The included standards were as follows: (1) study patients were pathologically confirmed EC without evidence of metastasis or recurrence; (2) observational studies or randomized controlled trials (RCTs) were eligible, which explored the effect of GNRI on the survival outcomes of patients with EC; (3) studies clearly illustrate the correlation between GNRI and survival outcomes of patients with EC; (4) the patients in studies had received treatment options such as surgery, radiotherapy, or chemotherapy; (5) the patients were grouped according to the level of GNRI; (6) papers published in English only; and (7) more than 5 points of Newcastle-Ottawa Scale (NOS) score were considered eligible for inclusion. The following studies were excluded: (1) patients with non-esophageal carcinoma; (2) article type such as case report, review, abstract, animal experiment, and conference report; (3) without sufficient data for meta-analysis; and (4) duplicated studies.
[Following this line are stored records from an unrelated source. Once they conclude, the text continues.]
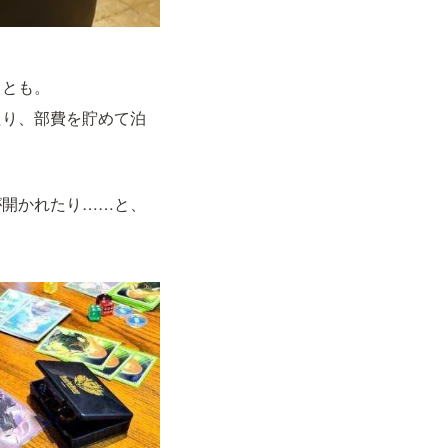
ことも。
たり、部費を貯めて泊
が開かれたり……と、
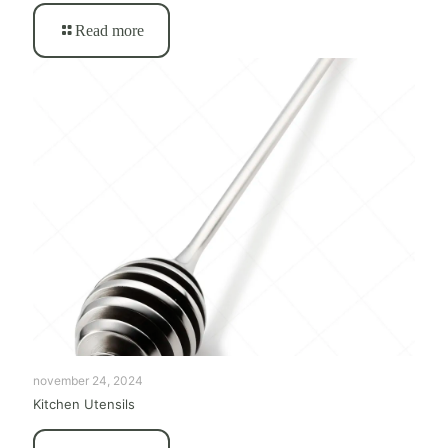
Read more
november 24, 2024
Kitchen Utensils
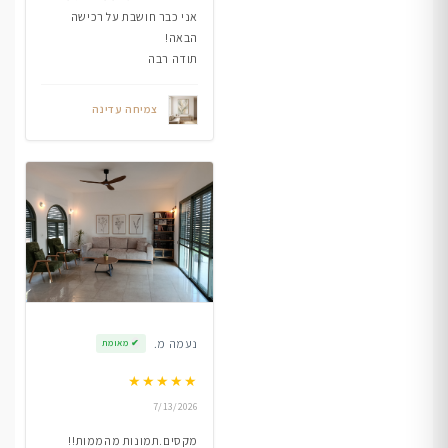
אני כבר חושבת על רכישה
הבאה!
תודה רבה
צמיחה עדינה
נעמה מ.
✔
מאומת
★
★
★
★
★
7/13/2026
מקסים.תמונות מהממות!!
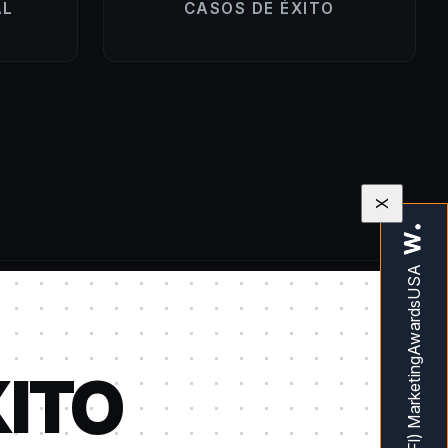
AL
CASOS DE ÉXITO
X
XITO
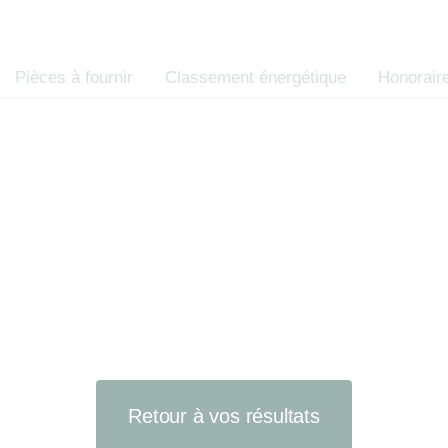
des consommate
Code de la co
Pièces à fournir
Classement énergétique
Honorair
Retour à vos résultats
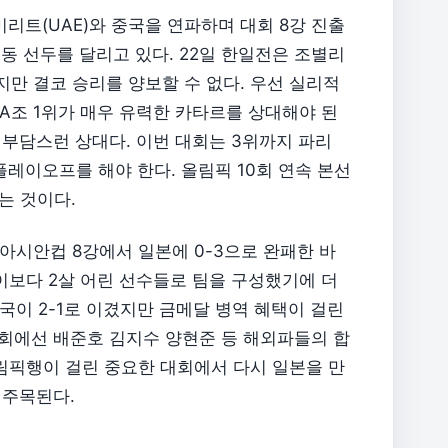
리트(UAE)와 중국을 연파하며 대회 8강 진출
공동 선두를 달리고 있다. 22일 한일전은 조별리
지만 결코 승리를 양보할 수 없다. 우선 실리적
 A조 1위가 매우 유력한 카타르를 상대해야 된
 부담스런 상대다. 이번 대회는 3위까지 파리
플레이오프를 해야 한다. 올림픽 10회 연속 본선
는 것이다.
3 아시안컵 8강에서 일본에 0-3으로 완패한 바
이보다 2살 어린 선수들로 팀을 구성했기에 더
이 2-1로 이겼지만 금메달 병역 혜택이 걸린
대회에선 배준호 김지수 양현준 등 해외파들의 합
림픽행이 걸린 중요한 대회에서 다시 일본을 만
 주목된다.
Data Extraction and Quality Assessment

Relevant data were extracted from included studies and compared results by two authors (JZ and PF) independently. Adjudication was performed by the third author (XL) to resolve discrepancies and avoid bias. A standardized data extraction procedure was used to retrieve the data from studies. The basic characteristics of studies, including author, publication year, number of the patients, age, study design, cutoff value, treatment, and survival outcomes, were extracted. The NOS (11) was utilized to evaluate the quality and risk-of-bias of observational studies, which consisted of the following three factors: selection of patients, comparability between the groups, and assessment of interesting outcomes. Studies were assigned using a score of 0–9 (allocated as stars), and we defined 0–3, 4–6, and 7–9 as low, medium, and high quality studies, respectively.

Statistical Analysis

Data analyses were based on STATA 12.0 package (StataCorp, College Station, TX, USA) in accordance with PRISMA guidelines (12). The survival outcome rate data were collected from the papers directly or Kaplan-Meier curves. Hazard ratio (HR) with a 95% confidence interval (CI) was adopted for the comparison. The heterogeneity of each study was evaluated by using a chi-square-based Q-test and the I2 test. If low heterogeneity between studies (PQ > 0.05, I2 < 50%) was observed, a fixed-effect model would be applied for analysis. Otherwise, random-effects models were used. Sensitivity analysis by sequentially removing one study at a time was performed. The potential publication bias was estimated by a funnel plot, and Begg's test was performed to assess the asymmetry. All P-values were two-sided. A P-value < 0.05 was considered statistically significant (13).

Results

Characteristics of Studies

Based on the criteria mentioned earlier, the search results are shown in Figure 1. After the initial search, 1,219 articles were found through 4 databases after the removal of 541 duplicates. Then, there were 533 studies removed after reviewing titles and abstracts. Later, 137 articles were found not meeting the inclusion criteria by further full-text screening. Eventually, 8 articles (14–21) involving 11 studies, containing 1785 patients in total, were included in the meta-analysis. All the included studies had reported the cutoff point of the GNRI, with different fixed values as follows: 92, 96.6, 97.1, and 98. As for survival outcomes, HRs on OS, cancer-specific survival (CSS) could be extracted from 9 and 2 of these studies, respectively. Notably, 448 patients underwent surgery, 862 patients underwent surgery combing oncological treatment, and 475 patients underwent non-surgery treatment. Both patients included were from Asia, China, and Japan. More detailed information and basic characteristics of the included studies in this meta-analysis are summarized in Table 1. Based on the NOS, the included studies' scores ranging from 6 to 7, showing the qualities of these studies, were high, which are eligible for the subsequent analysis. In Table 2, we specified population, expose, comparison, and outcome (PECO) elements of each study and whether it is an observational study or a secondary observational study in an interventional study.
Figure 1

Methodological flowchart of the review.

Table 1

Main characteristics of all the studies included in the meta-analysis.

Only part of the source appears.